INFORMATION PROVIDED Block Start

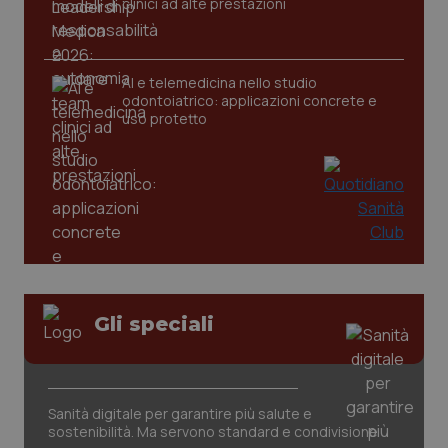
clinici ad alte prestazioni
AI e telemedicina nello studio
odontoiatrico: applicazioni concrete e
uso protetto
PHPSESSID
Sessio
PHP.net
www.quotidianosanita.it
Gli speciali
Sanità digitale per garantire più salute e
sostenibilità. Ma servono standard e condivisione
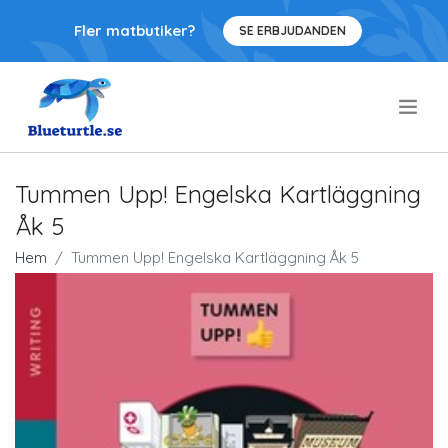
Fler matbutiker?
SE ERBJUDANDEN
.
Tummen Upp! Engelska Kartläggning
Åk 5
Hem
Tummen Upp! Engelska Kartläggning Åk 5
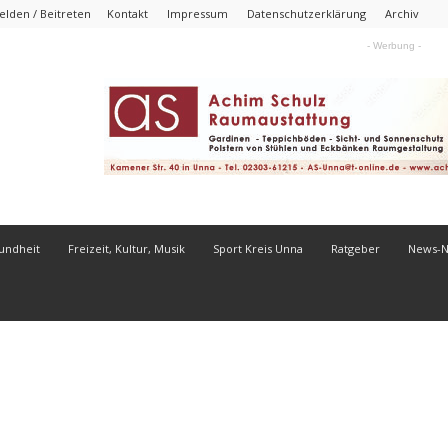
lden / Beitreten
Kontakt
Impressum
Datenschutzerklärung
Archiv
- Werbung -
undheit
Freizeit, Kultur, Musik
Sport Kreis Unna
Ratgeber
News-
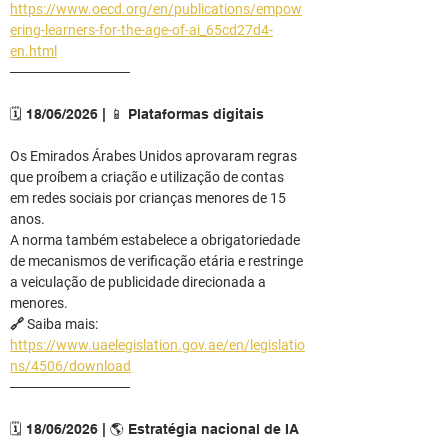
https://www.oecd.org/en/publications/empow
ering-learners-for-the-age-of-ai_65cd27d4-
en.html
────────────
🗓️ 18/06/2026 | 📱 Plataformas digitais
Os Emirados Árabes Unidos aprovaram regras 
que proíbem a criação e utilização de contas 
em redes sociais por crianças menores de 15 
anos.
A norma também estabelece a obrigatoriedade 
de mecanismos de verificação etária e restringe 
a veiculação de publicidade direcionada a 
menores.
🔗 Saiba mais: 
https://www.uaelegislation.gov.ae/en/legislatio
ns/4506/download
────────────
🗓️ 18/06/2026 | 🌎 Estratégia nacional de IA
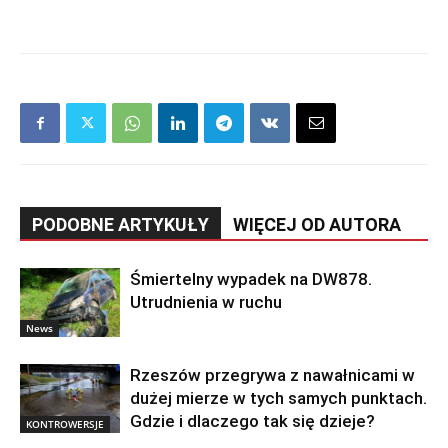
PODOBNE ARTYKUŁY
WIĘCEJ OD AUTORA
Śmiertelny wypadek na DW878.
Utrudnienia w ruchu
News
Rzeszów przegrywa z nawałnicami w
dużej mierze w tych samych punktach.
Gdzie i dlaczego tak się dzieje?
KONTROWERSJE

INFORMATION PROVIDED Block End

*WHAT YOU WILL DO*: Repeat each line of the records above exactly, but do not copy the pictures.

*FINAL ANSWER*:
clinici ad alte prestazioni
AI e telemedicina nello studio
odontoiatrico: applicazioni concrete e
uso protetto
PHPSESSID
Sessio
PHP.net
www.quotidianosanita.it
Gli speciali
Sanità digitale per garantire più salute e
sostenibilità. Ma servono standard e condivisione
Fler matbutiker?
SE ERBJUDANDEN
.
Tummen Upp! Engelska Kartläggning
Åk 5
Hem
Tummen Upp! Engelska Kartläggning Åk 5
lden / Beitreten
Kontakt
Impressum
Datenschutzerklärung
Archiv
- Werbung -
undheit
Freizeit, Kultur, Musik
Sport Kreis Unna
Ratgeber
News-
https://www.oecd.org/en/publications/empow
ering-learners-for-the-age-of-ai_65cd27d4-
en.html
────────────
🗓️ 18/06/2026 | 📱 Plataformas digitais
Os Emirados Árabes Unidos aprovaram regras 
que proíbem a criação e utilização de contas 
em redes sociais por crianças menores de 15 
anos.
A norma também estabelece a obrigatoriedade 
de mecanismos de verificação etária e restringe 
a veiculação de publicidade direcionada a 
menores.
🔗 Saiba mais: 
https://www.uaelegislation.gov.ae/en/legislatio
ns/4506/download
────────────
🗓️ 18/06/2026 | 🌎 Estratégia nacional de IA
PODOBNE ARTYKUŁY
WIĘCEJ OD AUTORA
Śmiertelny wypadek na DW878.
Utrudnienia w ruchu
News
Rzeszów przegrywa z nawałnicami w
dużej mierze w tych samych punktach.
Gdzie i dlaczego tak się dzieje?
KONTROWERSJE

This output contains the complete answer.